__Assignment__. All of the data below should be printed again exactly, pictures excluded.
===== Data section
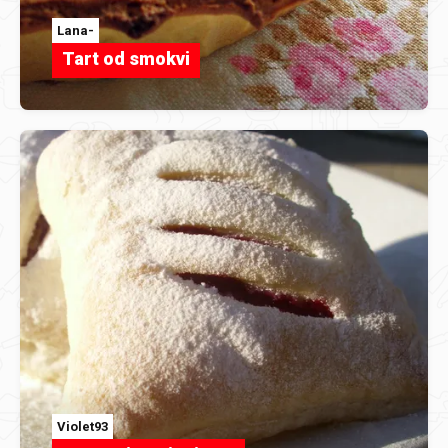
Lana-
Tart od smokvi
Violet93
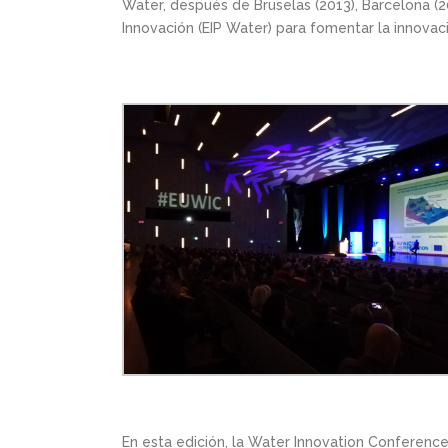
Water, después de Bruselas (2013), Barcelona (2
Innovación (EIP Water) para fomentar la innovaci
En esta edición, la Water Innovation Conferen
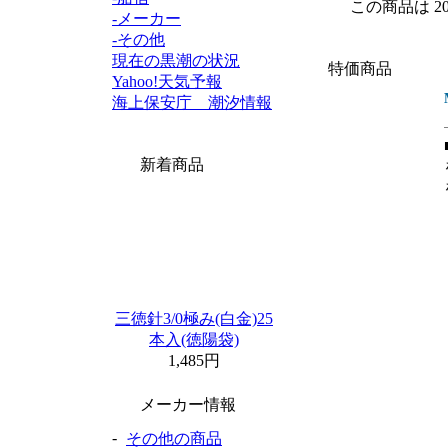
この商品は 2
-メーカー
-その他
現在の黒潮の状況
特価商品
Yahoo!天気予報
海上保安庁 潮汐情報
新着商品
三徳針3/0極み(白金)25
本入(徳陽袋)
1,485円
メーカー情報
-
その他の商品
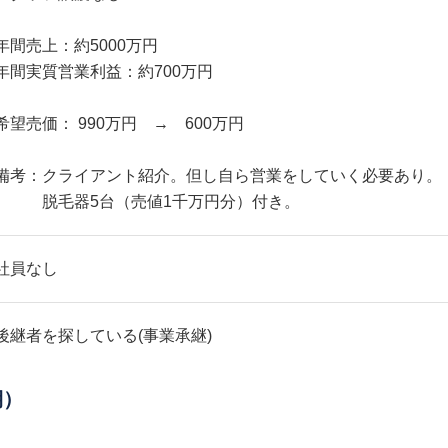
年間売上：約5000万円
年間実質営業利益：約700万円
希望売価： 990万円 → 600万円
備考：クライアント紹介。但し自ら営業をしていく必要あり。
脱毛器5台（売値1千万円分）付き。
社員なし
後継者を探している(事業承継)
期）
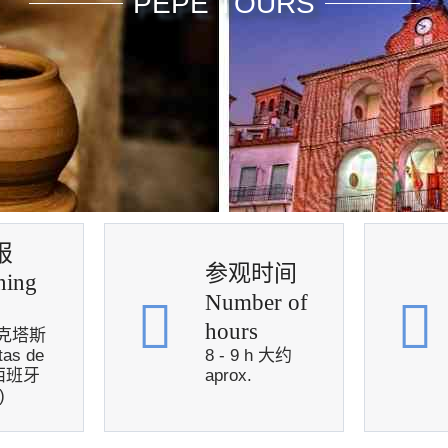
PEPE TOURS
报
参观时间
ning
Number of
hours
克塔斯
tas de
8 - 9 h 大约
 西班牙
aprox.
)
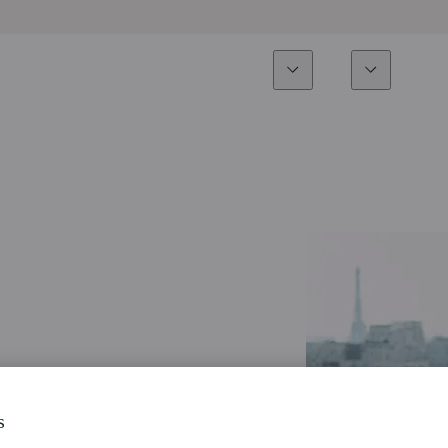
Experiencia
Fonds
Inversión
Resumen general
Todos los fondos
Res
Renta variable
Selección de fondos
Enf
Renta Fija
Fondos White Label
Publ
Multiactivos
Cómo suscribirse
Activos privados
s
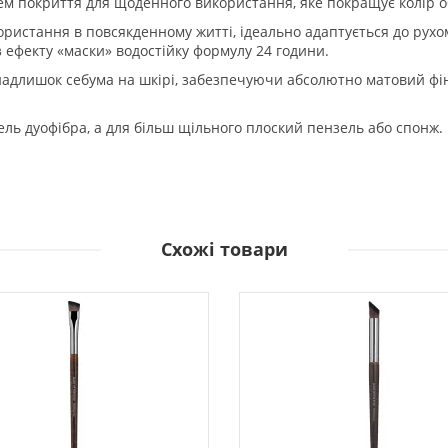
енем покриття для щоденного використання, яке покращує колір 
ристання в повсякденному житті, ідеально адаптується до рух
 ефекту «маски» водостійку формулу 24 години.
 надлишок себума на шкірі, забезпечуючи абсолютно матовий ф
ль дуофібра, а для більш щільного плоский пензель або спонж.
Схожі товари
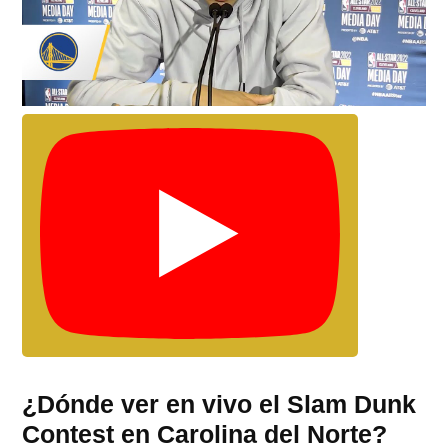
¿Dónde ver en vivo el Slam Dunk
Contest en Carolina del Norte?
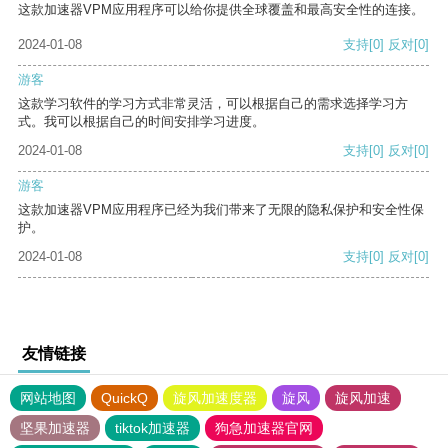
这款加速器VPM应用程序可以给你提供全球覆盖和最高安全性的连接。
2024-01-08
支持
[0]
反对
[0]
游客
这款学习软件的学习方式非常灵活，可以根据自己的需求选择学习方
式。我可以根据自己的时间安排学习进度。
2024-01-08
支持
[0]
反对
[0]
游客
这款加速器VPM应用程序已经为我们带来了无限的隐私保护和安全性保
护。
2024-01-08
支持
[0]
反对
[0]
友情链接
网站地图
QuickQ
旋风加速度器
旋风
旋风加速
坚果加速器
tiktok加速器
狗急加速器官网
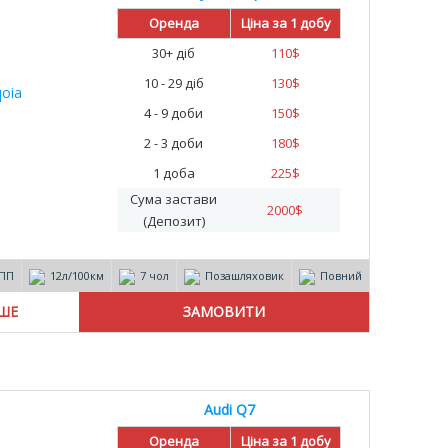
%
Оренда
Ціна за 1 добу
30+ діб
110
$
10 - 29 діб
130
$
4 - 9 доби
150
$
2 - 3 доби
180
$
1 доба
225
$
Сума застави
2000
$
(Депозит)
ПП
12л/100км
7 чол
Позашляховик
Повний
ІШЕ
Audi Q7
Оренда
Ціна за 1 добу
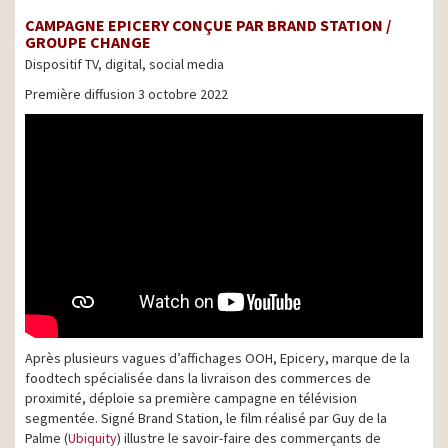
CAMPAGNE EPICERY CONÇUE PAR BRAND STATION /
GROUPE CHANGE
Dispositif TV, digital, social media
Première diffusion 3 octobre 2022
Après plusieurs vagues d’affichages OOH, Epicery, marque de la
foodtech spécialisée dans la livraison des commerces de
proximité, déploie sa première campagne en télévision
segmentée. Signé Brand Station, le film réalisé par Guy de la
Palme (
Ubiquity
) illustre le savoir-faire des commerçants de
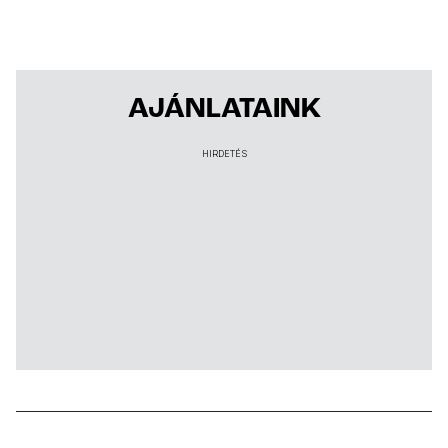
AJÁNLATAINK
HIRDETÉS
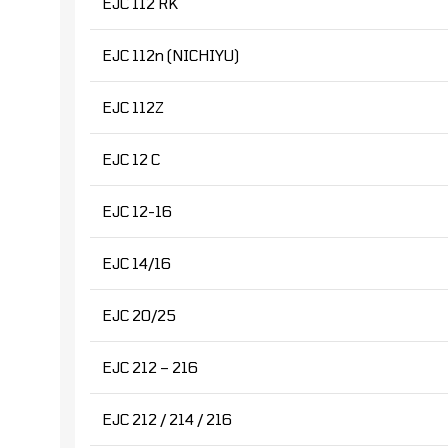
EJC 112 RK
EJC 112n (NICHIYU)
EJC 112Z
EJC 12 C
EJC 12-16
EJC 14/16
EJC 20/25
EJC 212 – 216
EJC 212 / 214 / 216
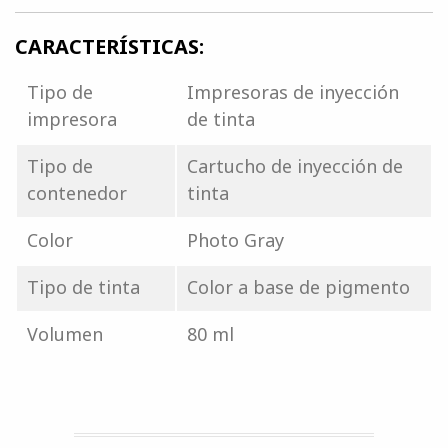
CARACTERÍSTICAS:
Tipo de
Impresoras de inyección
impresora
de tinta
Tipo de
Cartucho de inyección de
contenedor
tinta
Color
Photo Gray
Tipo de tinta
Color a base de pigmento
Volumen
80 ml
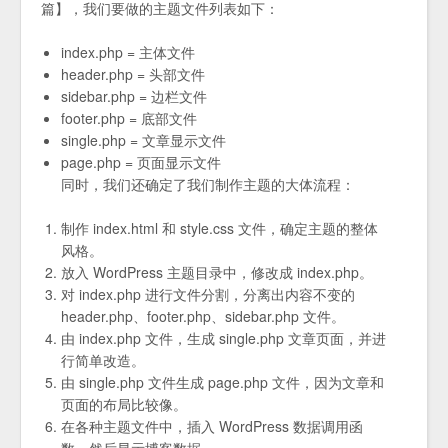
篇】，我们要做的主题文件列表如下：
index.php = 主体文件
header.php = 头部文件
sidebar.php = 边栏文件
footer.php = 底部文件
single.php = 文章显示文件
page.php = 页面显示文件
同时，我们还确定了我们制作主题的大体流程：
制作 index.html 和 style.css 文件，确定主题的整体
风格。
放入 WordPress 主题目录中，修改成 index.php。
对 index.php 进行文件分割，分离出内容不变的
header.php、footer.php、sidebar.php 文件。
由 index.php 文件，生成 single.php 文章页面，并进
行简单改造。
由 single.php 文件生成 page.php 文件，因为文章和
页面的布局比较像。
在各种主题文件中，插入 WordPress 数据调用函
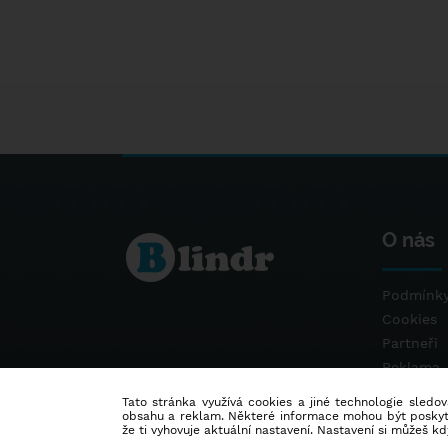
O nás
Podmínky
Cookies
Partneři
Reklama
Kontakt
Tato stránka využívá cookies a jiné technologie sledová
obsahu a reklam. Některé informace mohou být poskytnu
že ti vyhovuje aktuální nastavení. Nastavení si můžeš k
==========
__Completed exercise__.
Lana-
Tart od smokvi
Violet93
Water, después de Bruselas (2013), Barcelona (2
Innovación (EIP Water) para fomentar la innovaci
En esta edición, la Water Innovation Conferen
この商品は 2
-メーカー
-その他
現在の黒潮の状況
特価商品
Yahoo!天気予報
海上保安庁 潮汐情報
新着商品
三徳針3/0極み(白金)25
本入(徳陽袋)
1,485円
メーカー情報
-
その他の商品
年間売上：約5000万円
年間実質営業利益：約700万円
希望売価： 990万円 → 600万円
備考：クライアント紹介。但し自ら営業をしていく必要あり。
脱毛器5台（売値1千万円分）付き。
社員なし
後継者を探している(事業承継)
期）
PEPE TOURS
报
参观时间
ning
Number of
hours
克塔斯
tas de
8 - 9 h 大约
 西班牙
aprox.
)
Experiencia
Fonds
Inversión
Resumen general
Todos los fondos
Res
Renta variable
Selección de fondos
Enf
Renta Fija
Fondos White Label
Publ
Multiactivos
Cómo suscribirse
Activos privados
s
енем покриття для щоденного використання, яке покращує колір 
ристання в повсякденному житті, ідеально адаптується до рух
 ефекту «маски» водостійку формулу 24 години.
 надлишок себума на шкірі, забезпечуючи абсолютно матовий ф
ль дуофібра, а для більш щільного плоский пензель або спонж.
Схожі товари
¿Dónde ver en vivo el Slam Dunk
Contest en Carolina del Norte?
这款加速器VPM应用程序可以给你提供全球覆盖和最高安全性的连接。
2024-01-08
支持
[0]
反对
[0]
游客
这款学习软件的学习方式非常灵活，可以根据自己的需求选择学习方
式。我可以根据自己的时间安排学习进度。
2024-01-08
支持
[0]
反对
[0]
游客
这款加速器VPM应用程序已经为我们带来了无限的隐私保护和安全性保
护。
2024-01-08
支持
[0]
反对
[0]
友情链接
网站地图
QuickQ
旋风加速度器
旋风
旋风加速
坚果加速器
tiktok加速器
狗急加速器官网
%
Оренда
Ціна за 1 добу
30+ діб
110
$
10 - 29 діб
130
$
4 - 9 доби
150
$
2 - 3 доби
180
$
1 доба
225
$
Сума застави
2000
$
(Депозит)
ПП
12л/100км
7 чол
Позашляховик
Повний
ІШЕ
Audi Q7
Оренда
Ціна за 1 добу
CAMPAGNE EPICERY CONÇUE PAR BRAND STATION /
GROUPE CHANGE
Dispositif TV, digital, social media
Première diffusion 3 octobre 2022
Après plusieurs vagues d’affichages OOH, Epicery, marque de la
foodtech spécialisée dans la livraison des commerces de
proximité, déploie sa première campagne en télévision
segmentée. Signé Brand Station, le film réalisé par Guy de la
Palme (
Ubiquity
) illustre le savoir-faire des commerçants de
AJÁNLATAINK
HIRDETÉS
EJC 112 RK
EJC 112n (NICHIYU)
EJC 112Z
EJC 12 C
EJC 12-16
EJC 14/16
EJC 20/25
EJC 212 – 216
EJC 212 / 214 / 216
CARACTERÍSTICAS:
Tipo de
Impresoras de inyección
impresora
de tinta
Tipo de
Cartucho de inyección de
contenedor
tinta
Color
Photo Gray
Tipo de tinta
Color a base de pigmento
Volumen
80 ml
篇】，我们要做的主题文件列表如下：
index.php = 主体文件
header.php = 头部文件
sidebar.php = 边栏文件
footer.php = 底部文件
single.php = 文章显示文件
page.php = 页面显示文件
同时，我们还确定了我们制作主题的大体流程：
制作 index.html 和 style.css 文件，确定主题的整体
风格。
放入 WordPress 主题目录中，修改成 index.php。
对 index.php 进行文件分割，分离出内容不变的
header.php、footer.php、sidebar.php 文件。
由 index.php 文件，生成 single.php 文章页面，并进
行简单改造。
由 single.php 文件生成 page.php 文件，因为文章和
页面的布局比较像。
在各种主题文件中，插入 WordPress 数据调用函
O nás
Podmínky
Cookies
Partneři
Reklama
Kontakt
Tato stránka využívá cookies a jiné technologie sledová
obsahu a reklam. Některé informace mohou být poskytnu
že ti vyhovuje aktuální nastavení. Nastavení si můžeš k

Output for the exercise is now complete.